ROP bei Extremfrühchen

Hallo ihr Lieben,

ich wurde am 2.10 in der 25+5 Mama von Drillingen, leider hat es einer nicht geschafft.

Bei meinem kleinsten (610g Geburtsgewicht) wurde eine beidseitige ROP festgestellt. Der Augenarzt (Spezi von ausserhalb) ist ein Stein was Einfühlungsvermögen angeht, ich weiß, dass im schlimmsten Fall eine Erblindung droht, aber ich kann mir unter der Behandlung nichts vorstellen und wuerde gerne wissen, wie eure Babies auf die Injektionen reagiert haben.

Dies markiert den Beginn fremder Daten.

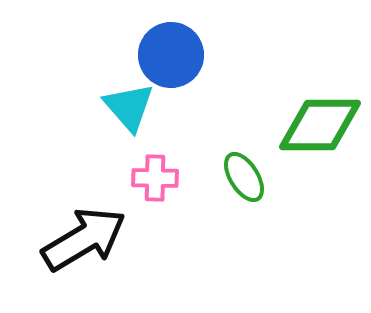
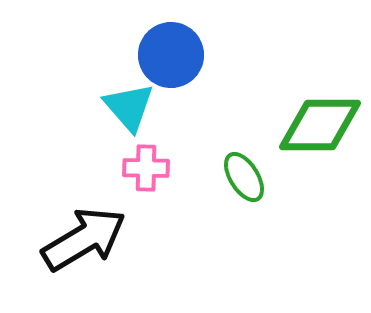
pink cross: moved 9 px left, 10 px up
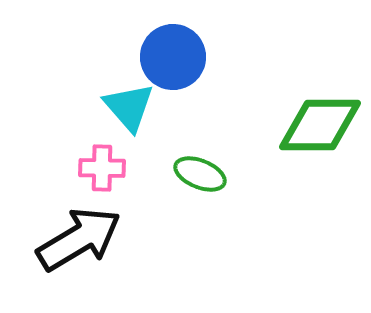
blue circle: moved 2 px right, 2 px down
pink cross: moved 44 px left
green ellipse: moved 44 px left, 3 px up; rotated 36 degrees counterclockwise
black arrow: moved 5 px left
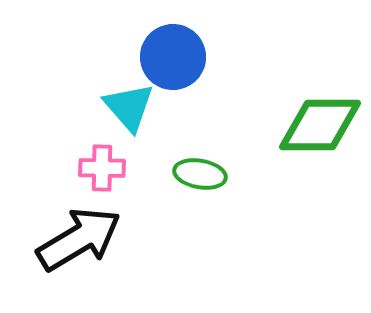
green ellipse: rotated 12 degrees counterclockwise
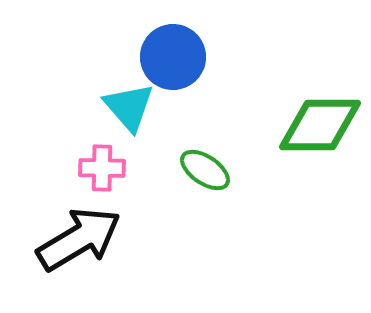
green ellipse: moved 5 px right, 4 px up; rotated 24 degrees clockwise
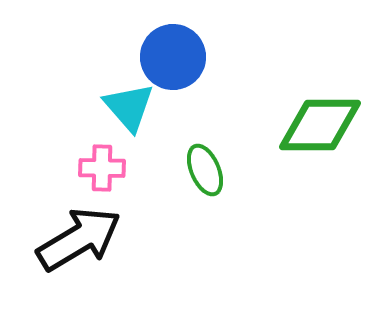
green ellipse: rotated 33 degrees clockwise
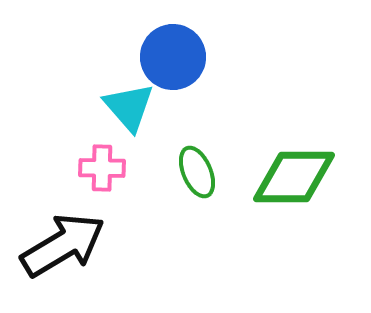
green diamond: moved 26 px left, 52 px down
green ellipse: moved 8 px left, 2 px down
black arrow: moved 16 px left, 6 px down
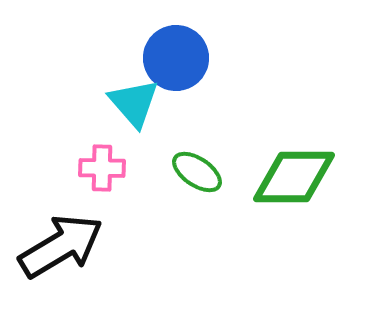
blue circle: moved 3 px right, 1 px down
cyan triangle: moved 5 px right, 4 px up
green ellipse: rotated 33 degrees counterclockwise
black arrow: moved 2 px left, 1 px down
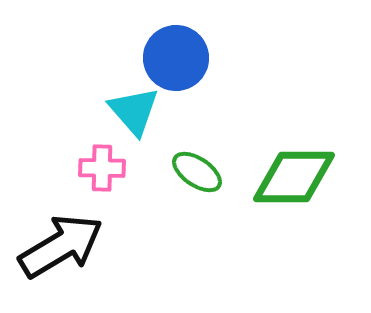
cyan triangle: moved 8 px down
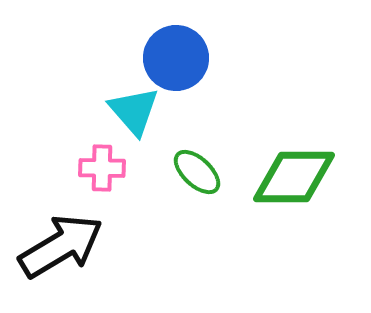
green ellipse: rotated 9 degrees clockwise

Ich sage selber immer, jedes Frühchen reagiert anders, aber ich hab halt 0 Erfahrungsberichte.

Natürlich werde ich die Ärzte wie immer mit meinen Fragen löchern, aber vielleicht kann mir die ein oder andere Mami berichten, wie es bei euch war.
(achja Aussage des Steins: es ist noch vieeel schlimmer als er es erwartet hat🤷‍♀️)

Vielen Dank schonmal🥰

1

Hallo, das tut mir wirklich leid für euch....
Ich wünsche dir und deiner familie viel Kraft.

Zur rop-erfahrung (5 Jahre her):
Nachdem feststand, dass beide Augen behandelt werden müssen, bekam unsere Tochter unter Narkose avastin gespritzt. Ich hatte furchtbar Angst, aber das ganze war innerhalb von 20 min vorbei und mini-maus ging es sehr gut.
Sie wurde mit einem halben Jahr für 3 Monate auf einem Auge gepflastert, weil sie leicht schielt. Da hat sich aber herausgestellt, dass es ein kosmetisches schielen ist, weil wohl die Linse durch die rop etwas verrutscht ist. Doppelbilder sieht sie nicht und es fällt auch nicht wirklich auf.
Mit 4 Jahren hatte sie für ein halbes jahr testweise eine brille wegen einer Hornhautverkrümmung. Hat sich aber von selbst erledigt.
Bei der Kontrolle Anfang des Monats war alles okay, sie sieht normal, minimale Hornhautverkrümmung und keine Brille.
Es hat sich echt gelohnt.
Und ja augenärzte scheinen oft so zu sein. Unserer war 2 Meter groß mit Händen so groß wie ein schuhkarton. Mir wurde schlecht, wenn er kam, weil ich an die mini kleinen Äuglein der minis denken musste. Geklingelt hat es dann auch überall wo er war- puls an die 200 war keine seltenheit. Da auch er wortlos ankam, wortlos verschwand und seine handschrift in der Akte nicht zu entziffern war, hab ich mich mit meinen 1,60 vor ihm aufgebaut und ihm mal die Meinung gesagt. Er musdte dann herzhaft lachen und seit dem Zeitpunkt hat er seinen Kopf immer in den Aufenthaltsraum gesteckt und gefragt, ob eltern da wären, die Auskunft wollten.
Es lohnt sich manchmal seine Rechte einzufordern und dazu zählt ganz gewiss die Information über den Gesundheitszustand und die Behandlung deiner Kinder.

Viele Grüße 👋

2

Hey :)

vielen Dank fuer Deine Antwort.

Wie "alt" war deine Maus, als das gemacht wurde?

Zum Glück ist der Augenarzt nur Untersucher und nicht Behandler. Das machen dann die Ärzte von der Station und die sind bisher alle toll ^^

Ich weiß nicht, was ich mir dachte, aber das mit der Narkose wusste ich nicht :/ ich hab schon Bammel vor der Leistenop die ihm noch bevor steht, da hieß es aber, solange es nicht akut ist, wird nicht vor 2,5kg operiert..
Es ist der Wahnsinn, was die kleinen alles durchmachen muessen :(

3

Huhu, das muss so um die 36zigste woche gewesen sein. 13 wochen war sie da alt.
Ich fühle mit dir. All deine liebe und deine Hoffnung liegt da und schaut dich mit einem tiefen Blick an, greift und drückt deine Hand. Sie sind von so viel wohlwollen und richtigen Entscheidungen abhängig und müssen viel ertragen. Es zerreißt einen, nicht selbst etwas abnehmen zu können und diese Angst auszuhalten kostet viel Kraft. Und erst recht sie jmd mitgeben zu müssen, der sie operiert.
Bei mir tut und tat sich ein fass ohne boden auf, wenn ich nur daran denke.
Aber weißt du wie dieses Medikament wirkt? Bei unserer tochter waren schon nach kurzer zeit deutliche verbesserungen erkennbar. Und der kosten/nutzen-faktor spricht eindeutig für diese op.